NAME

Text::SpeedyFx - tokenize/hash large amount of strings efficiently

VERSION

version 0.004

SYNOPSIS

use Data::Dumper;
use Text::SpeedyFx;

my $sfx = Text::SpeedyFx->new;

my $words_bag = $sfx->hash('To be or not to be?');
print Dumper $words_bag;
#$VAR1 = {
#          '1422534433' => '1',
#          '4120516737' => '2',
#          '1439817409' => '2',
#          '3087870273' => '1'
#        };

my $feature_vector = $sfx->hash_fv("thats the question", 5);
print Dumper $feature_vector;
#$VAR1 = [
#          '0',
#          '1',
#          '0',
#          '1',
#          '0'
#        ];

DESCRIPTION

XS implementation of a very fast combined parser/hasher which works well on a variety of bag-of-word problems.

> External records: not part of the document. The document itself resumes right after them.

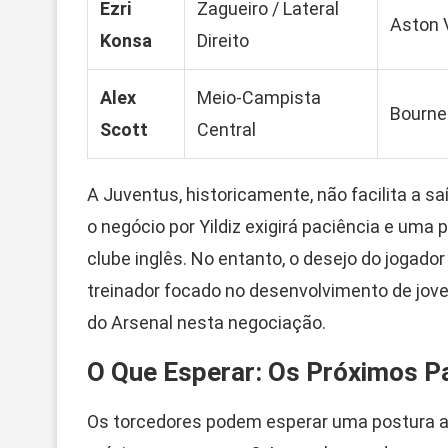
Ezri
Zagueiro / Lateral
Aston V
Konsa
Direito
Alex
Meio-Campista
Bourn
Scott
Central
A Juventus, historicamente, não facilita a s
o negócio por Yildiz exigirá paciência e uma 
clube inglês. No entanto, o desejo do jogado
treinador focado no desenvolvimento de jove
do Arsenal nesta negociação.
O Que Esperar: Os Próximos P
Os torcedores podem esperar uma postura 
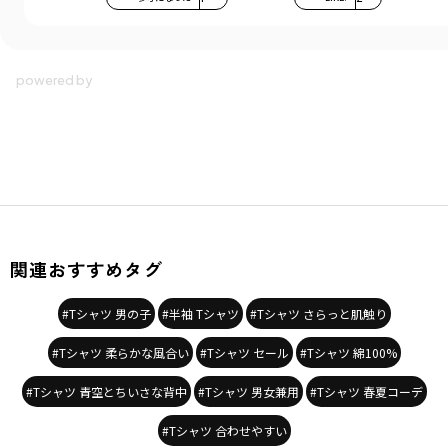
関連おすすめタグ
#Tシャツ 男の子
#半袖 Tシャツ
#Tシャツ さらっと肌触り
#Tシャツ 柔らかな風合い
#Tシャツ セール
#Tシャツ 綿100%
#Tシャツ 青空とちいさな背中
#Tシャツ 男女兼用
#Tシャツ 春夏コーデ
#Tシャツ 合わせやすい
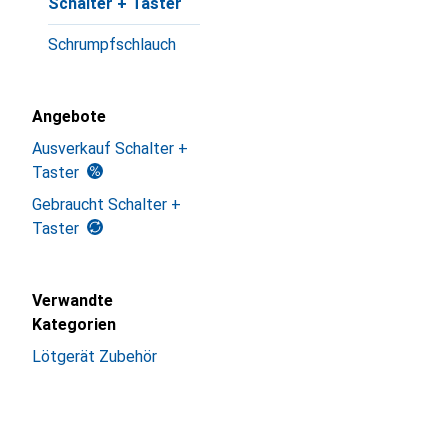
Schalter + Taster
Schrumpfschlauch
Angebote
Ausverkauf Schalter +
Taster
Gebraucht Schalter +
Taster
Verwandte
Kategorien
Lötgerät Zubehör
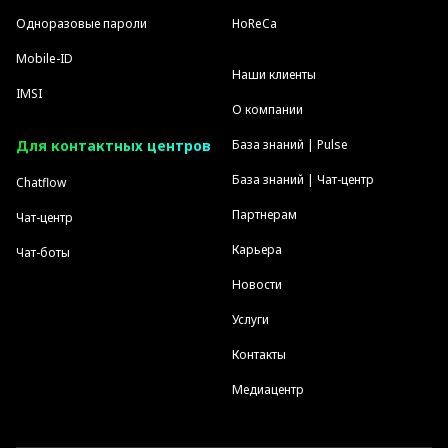
Одноразовые пароли
HoReCa
Mobile-ID
Наши клиенты
IMSI
О компании
Для контактных центров
База знаний | Pulse
База знаний | Чат-центр
Chatflow
Партнерам
Чат-центр
Карьера
Чат-боты
Новости
Услуги
Контакты
Медиацентр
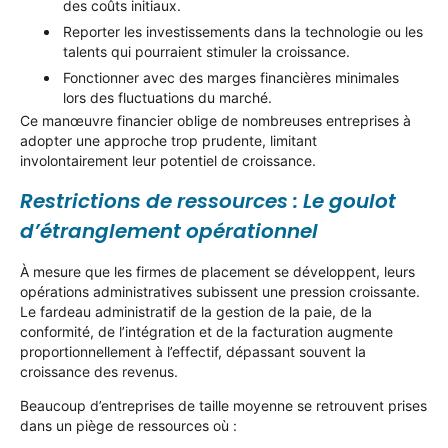
des coûts initiaux.
Reporter les investissements dans la technologie ou les
talents qui pourraient stimuler la croissance.
Fonctionner avec des marges financières minimales
lors des fluctuations du marché.
Ce manœuvre financier oblige de nombreuses entreprises à
adopter une approche trop prudente, limitant
involontairement leur potentiel de croissance.
Restrictions de ressources : Le goulot
d’étranglement opérationnel
À mesure que les firmes de placement se développent, leurs
opérations administratives subissent une pression croissante.
Le fardeau administratif de la gestion de la paie, de la
conformité, de l’intégration et de la facturation augmente
proportionnellement à l’effectif, dépassant souvent la
croissance des revenus.
Beaucoup d’entreprises de taille moyenne se retrouvent prises
dans un piège de ressources où :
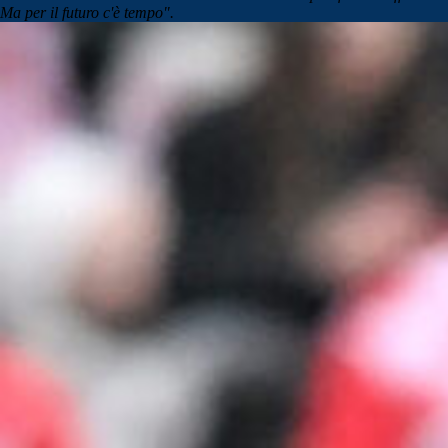
Ma per il futuro c'è tempo".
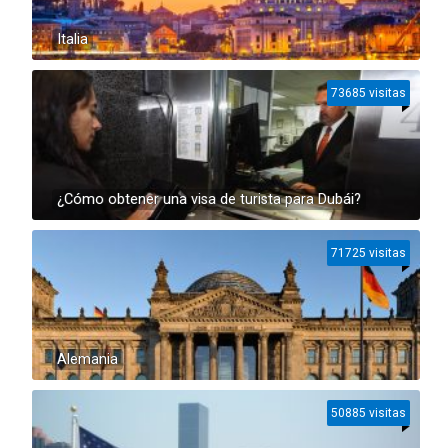
Italia
73685 visitas
¿Cómo obtener una visa de turista para Dubái?
71725 visitas
Alemania
50885 visitas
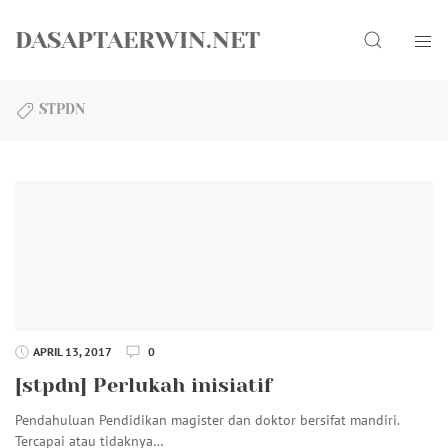
Skip
Search
to
DASAPTAERWIN.NET
content
STPDN
APRIL 13, 2017
0
[stpdn] Perlukah inisiatif
Pendahuluan Pendidikan magister dan doktor bersifat mandiri.
Tercapai atau tidaknya…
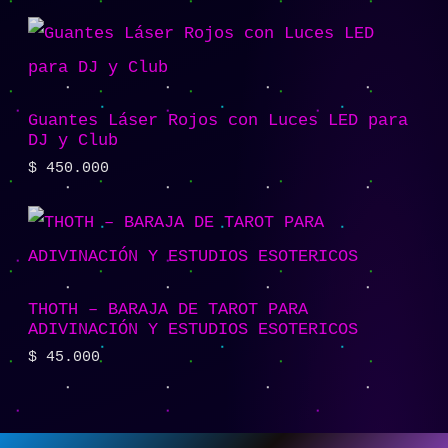
Guantes Láser Rojos con Luces LED para
DJ y Club
$
450.000
THOTH – BARAJA DE TAROT PARA
ADIVINACIÓN Y ESTUDIOS ESOTERICOS
$
45.000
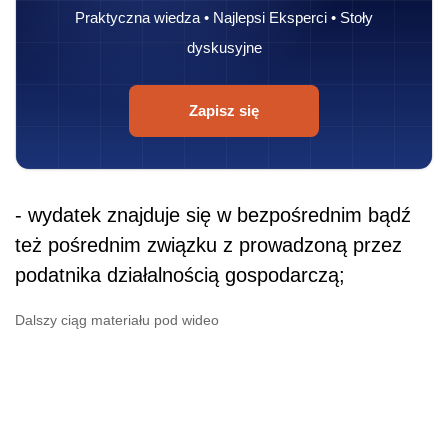
Praktyczna wiedza • Najlepsi Eksperci • Stoły
dyskusyjne
Zapisz się
- wydatek znajduje się w bezpośrednim bądź
też pośrednim związku z prowadzoną przez
podatnika działalnością gospodarczą;
Dalszy ciąg materiału pod wideo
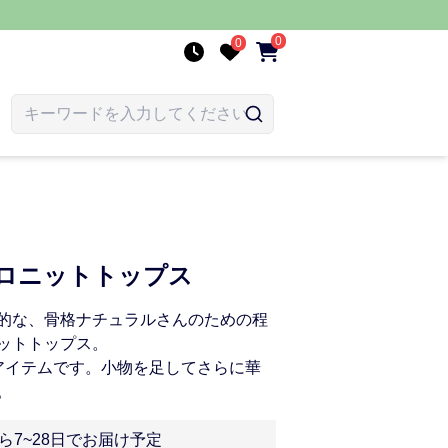
0
0
ポロニットトップス
的な、骨格ナチュラルさんのための程
ットトップス。
アイテムです。小物を足してさらに華
。
ら7~28日でお届け予定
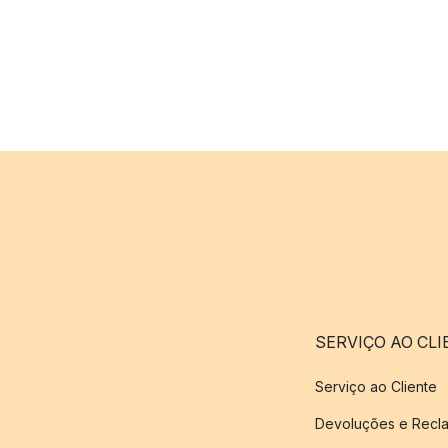
SERVIÇO AO CLI
Serviço ao Cliente
Devoluções e Recl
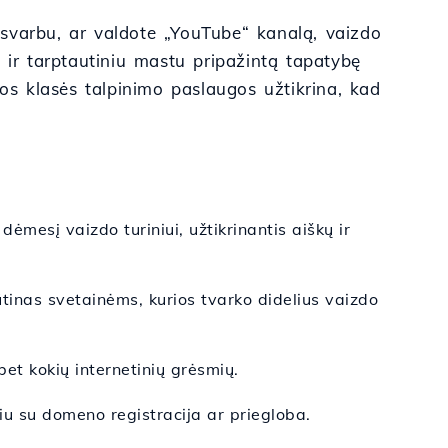
. Nesvarbu, ar valdote „YouTube“ kanalą, vaizdo
nę ir tarptautiniu mastu pripažintą tapatybę
ios klasės talpinimo paslaugos užtikrina, kad
dėmesį vaizdo turiniui, užtikrinantis aiškų ir
ūtinas svetainėms, kurios tvarko didelius vaizdo
et kokių internetinių grėsmių.
u su domeno registracija ar priegloba.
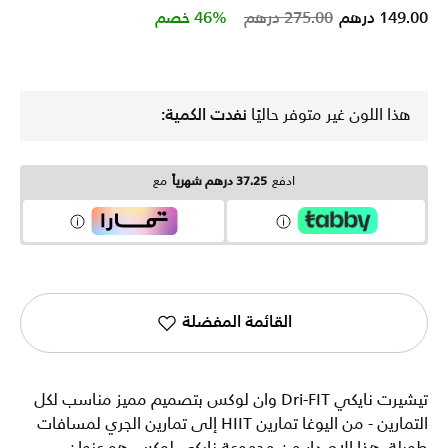
Price reduced from
to
149.00 درهم
275.00 درهم
46% خصم
هذا اللون غير متوفر حاليًا
نفدت الكمية:
ادفع
37.25 درهم شهرياً
مع
القائمة المفضلة
تيشيرت نايكي Dri-FIT وان لوكس بتصميم مميز مناسب لكل
التمارين - من اليوغا تمارين HIIT إلى تمارين الجري لمسافات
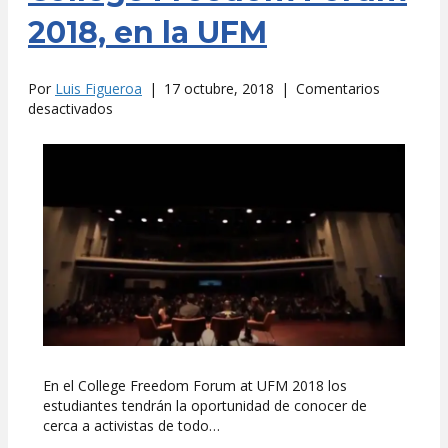
2018, en la UFM
Por
Luis Figueroa
|
17 octubre, 2018
|
Comentarios
en
desactivados
College
Freedom
Forum
2018,
en
la
UFM
En el College Freedom Forum at UFM 2018 los
estudiantes tendrán la oportunidad de conocer de
cerca a activistas de todo…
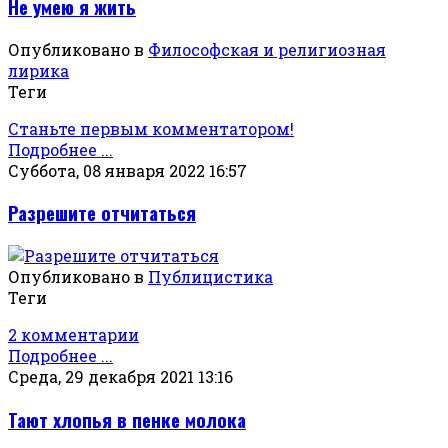
Не умею я жить
Опубликовано в
Философская и религиозная
лирика
Теги
Станьте первым комментатором!
Подробнее ...
Суббота, 08 января 2022 16:57
Разрешите отчитаться
Опубликовано в
Публицистика
Теги
2 комментарии
Подробнее ...
Среда, 29 декабря 2021 13:16
Тают хлопья в пенке молока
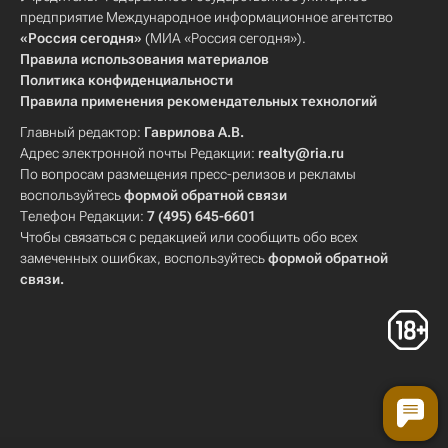
предприятие Международное информационное агентство
«Россия сегодня»
(МИА «Россия сегодня»).
Правила использования материалов
Политика конфиденциальности
Правила применения рекомендательных технологий
Главный редактор:
Гаврилова А.В.
Адрес электронной почты Редакции:
realty@ria.ru
По вопросам размещения пресс-релизов и рекламы
воспользуйтесь
формой обратной связи
Телефон Редакции:
7 (495) 645-6601
Чтобы связаться с редакцией или сообщить обо всех
замеченных ошибках, воспользуйтесь
формой обратной
связи
.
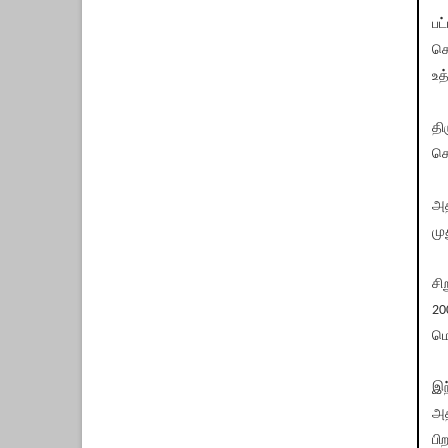
பட
செ
உத
தி
செ
அத
மு
சி
20
மொ
இந
அத
பிற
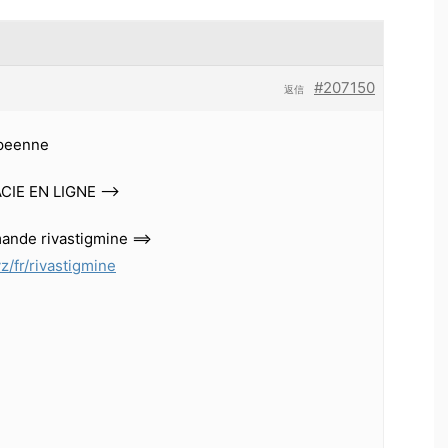
#207150
返信
peenne
IE EN LIGNE —>
nde rivastigmine ==>
z/fr/rivastigmine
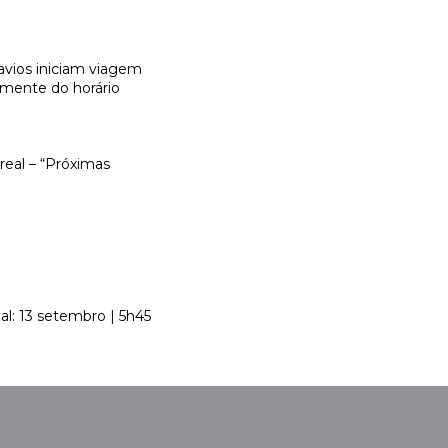
avios iniciam viagem
emente do horário
real – “Próximas
nal: 13 setembro | 5h45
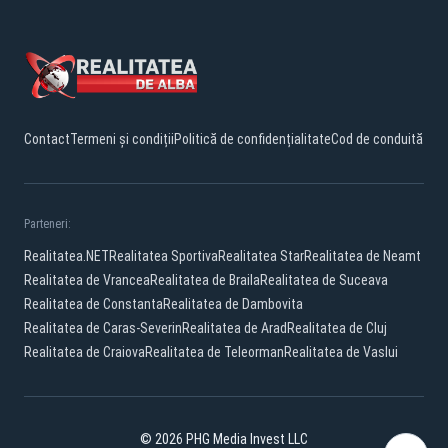
Contact
Termeni și condiții
Politică de confidențialitate
Cod de conduită
Parteneri:
Realitatea.NET
Realitatea Sportiva
Realitatea Star
Realitatea de Neamt
Realitatea de Vrancea
Realitatea de Braila
Realitatea de Suceava
Realitatea de Constanta
Realitatea de Dambovita
Realitatea de Caras-Severin
Realitatea de Arad
Realitatea de Cluj
Realitatea de Craiova
Realitatea de Teleorman
Realitatea de Vaslui
© 2026 PHG Media Invest LLC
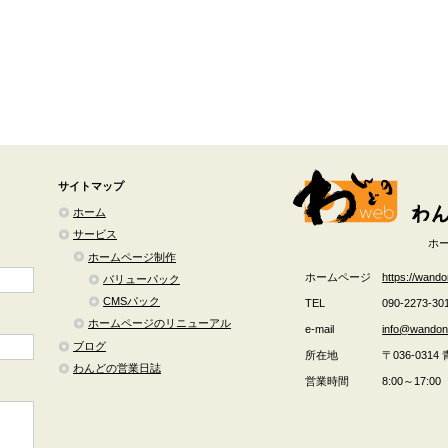
サイトマップ
ホーム
サービス
ホ
ホームページ制作
ホームページ
https://wand
バリューパック
CMSパック
TEL
090-2273-30
ホームページのリニューアル
e-mail
info@wando
ブログ
所在地
〒036-0314
わんどの営業日誌
営業時間
8:00～17:00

Original implementation is in Java and was adapted for a better Unicode compliance.

METHODS

new([$seed])

Initialize parser/hasher, optionally using a specified $seed (default: 1).

hash($string)

Parses $string and returns a hash reference where keys are hashed tokens and values are respective count.

hash_fv($string, $n)

Parses $string and returns a feature vector with $n elements.

hash_min($string)

Parses $string and returns the hash with the lowest value.

REFERENCES

AUTHOR

Stanislaw Pusep <stas@sysd.org>

COPYRIGHT AND LICENSE

This software is copyright (c) 2012 by Stanislaw Pusep.

This is free software; you can redistribute it and/or modify it under the same terms as the Perl 5 programming language system itself.